Definition: Function Signature and Type Hints
Function Signature and Type Hints
A function signature specifies the function's name, parameters, default values, and return type. In scientific Python, type hints serve as executable documentation:
def compute_ber(
tx_bits: np.ndarray,
rx_bits: np.ndarray,
*, # force keyword-only after this
ignore_prefix: int = 0,
) -> float:
"""Compute bit error rate between transmitted and received bits."""
tx = tx_bits[ignore_prefix:]
rx = rx_bits[ignore_prefix:]
return np.mean(tx != rx)
The * forces ignore_prefix to be keyword-only, preventing
positional errors like compute_ber(tx, rx, 100).
Definition: NumPy-Style Docstrings
NumPy-Style Docstrings
The NumPy docstring convention is the standard for scientific Python projects. It provides structured sections for parameters, returns, examples, and references:
def add_awgn(
signal: np.ndarray,
snr_db: float,
) -> np.ndarray:
"""Add white Gaussian noise to a signal.
Parameters
----------
signal : np.ndarray
Input signal (1-D complex or real).
snr_db : float
Signal-to-noise ratio in decibels.
Returns
-------
np.ndarray
Noisy signal with same shape as input.
Examples
--------
>>> rng = np.random.default_rng(42)
>>> x = np.ones(1000)
>>> y = add_awgn(x, snr_db=10.0)
>>> 10 * np.log10(np.mean(x**2) / np.mean((y - x)**2))
10.0 # approximately
"""
...
Tools like Sphinx, pdoc, and VS Code IntelliSense parse these docstrings automatically.

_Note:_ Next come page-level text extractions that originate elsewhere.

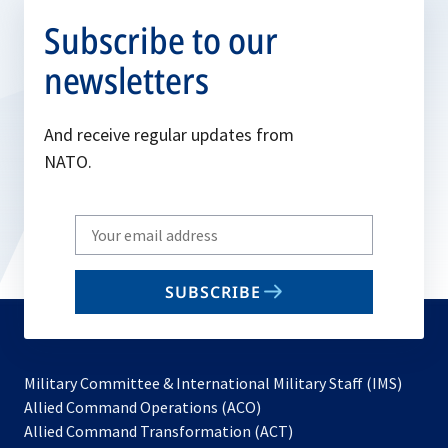
Subscribe to our
newsletters
And receive regular updates from
NATO.
Write
your
email
SUBSCRIBE
to
subscribe
Military Committee & International Military Staff (IMS)
opens
Allied Command Operations (ACO)
in
opens
Allied Command Transformation (ACT)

Definition: Variadic Arguments: *args and **kwargs
Variadic Arguments: *args and **kwargs
Python supports variadic arguments for flexible function signatures:
*argscollects extra positional arguments into a tuple**kwargscollects extra keyword arguments into a dict
def run_experiment(name: str, *configs, **overrides):
"""Run an experiment with multiple configs and parameter overrides."""
for config in configs:
params = {**config, **overrides}
print(f"{name}: {params}")
run_experiment(
"BER Sweep",
{"modulation": "QPSK", "snr": 10},
{"modulation": "16QAM", "snr": 10},
num_trials=1000,
)
In scientific code, **kwargs is commonly used to forward
parameters to plotting functions or solver backends.
Common Mistake: The Mutable Default Argument Trap
Mistake:
Using a mutable object (list, dict, set) as a default argument:
def collect_results(result, cache=[]): # BUG!
cache.append(result)
return cache
print(collect_results(1)) # [1]
print(collect_results(2)) # [1, 2] β cache persists!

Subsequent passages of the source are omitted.